An American citizen known to have fought with Kremlin-backed separatists in Ukraine — and who once ran for the U.S. Senate in Minnesota — has died in Russian-occupied territory, Moscow said Friday evening.
American reportedly killed in Ukraine ran for Minnesota U.S. Senate seat in 1990
Russell Bentley was a marijuana legalization activist when he challenged Rudy Boschwitz in the race won by Paul Wellstone.
Russell Bentley, 64, was no longer involved in military operations and had previously worked for state-owned Russian news agency Sputnik, the Associated Press reported. His death was confirmed by his former battalion and by Margarita Simonyan, head of the state-funded television channel RT, who described him as “a real American,” according to the AP.
No information has been released on the cause of Bentley’s death, but local police had reported the American as missing on April 8.
A native Texan born into wealth, Bentley was an ideological and professional vagabond who drew fascination from the media, especially after 2014 when he left the United States to fight against so-called “Nazis” in Russia’s widely condemned annexation of Crimea. He used the call sign “Texas” and had spent time in prison on charges of drug smuggling before leaving the U.S.
Bentley appears to have participated in armed combat, though his role as a Putin-parroting soldier of information warfare gained the most attention, including his video commentaries and podcasts of Russia’s invasion into Ukraine in 2024. (His YouTube channel is no longer available, but at least some of his videos can be found online, such as this one posted to X.)
According to profiles in Rolling Stone and Texas Monthly, as well as statements to the Star Tribune, Bentley said no to formal education but yes to Che Guevara and pot by junior high. He was bribed with a Rolex by his father to join the Army (which he later praised as so egalitarian as to be “socialist”), waited tables in his parents’ restaurant after they lost their fortune and played in various bands throughout.
Bentley followed a girlfriend to Minneapolis in 1990, where he listed his occupation as “tree surgeon” but concluded that a more appropriate pursuit was selling marijuana. While here, he became a political activist, mainly via the newly formed Grassroots Party, whose primary platform was legalizing cannabis.
In 1990, Bentley was the third candidate on the ballot in the U.S. Senate race in which DFL underdog Paul Wellstone defeated Republican Sen. Rudy Boschwitz. Bentley ran far behind and received 1.6% of the votes.
But his pot selling caught up with him. By 1996, federal officials accused him of drug conspiracy charges in connection with an investigation into hemp-grower Arlin Troutt, who in 1996 was the Grassroots Party’s nominee for vice president.
At the time, Star Tribune columnist Doug Grow wrote: “Bentley, a gregarious fellow … has been pushing Troutt’s candidacy.

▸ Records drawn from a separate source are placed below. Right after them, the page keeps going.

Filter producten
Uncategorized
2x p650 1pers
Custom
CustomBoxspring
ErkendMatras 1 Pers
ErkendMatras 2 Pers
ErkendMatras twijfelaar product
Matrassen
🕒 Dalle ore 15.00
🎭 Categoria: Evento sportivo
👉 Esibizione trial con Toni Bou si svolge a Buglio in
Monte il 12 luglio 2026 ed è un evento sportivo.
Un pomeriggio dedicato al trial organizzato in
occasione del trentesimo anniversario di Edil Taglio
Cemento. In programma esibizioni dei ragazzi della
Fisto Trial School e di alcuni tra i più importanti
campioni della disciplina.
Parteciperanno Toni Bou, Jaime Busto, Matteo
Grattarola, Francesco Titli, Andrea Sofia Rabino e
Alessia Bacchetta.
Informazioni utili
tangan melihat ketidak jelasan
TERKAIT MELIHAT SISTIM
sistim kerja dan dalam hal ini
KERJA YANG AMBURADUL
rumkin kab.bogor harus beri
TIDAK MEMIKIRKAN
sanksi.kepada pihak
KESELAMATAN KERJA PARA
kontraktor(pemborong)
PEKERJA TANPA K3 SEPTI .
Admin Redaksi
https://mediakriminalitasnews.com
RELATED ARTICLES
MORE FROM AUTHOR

In addition, using the computer name ‘Bongo,’ Bentley has sent sympathetic reports about Troutt’s drug trial out on the World Wide Web. Bentley’s wife said that when her husband was busted two nights ago, agents said, ‘We got Bongo!’”
Bentley was tried in Texas, convicted and sentenced to more than five years. He told Texas Monthly he was sent to a halfway house in Minneapolis but, months before his scheduled release, he failed a drug test and feared reincarceration. He said he used a pocket knife to cut open his screen window and escaped, becoming a fugitive in 1999.
He was recaptured in the state of Washington and served in a maximum security facility until his release in 2008, federal prison records show.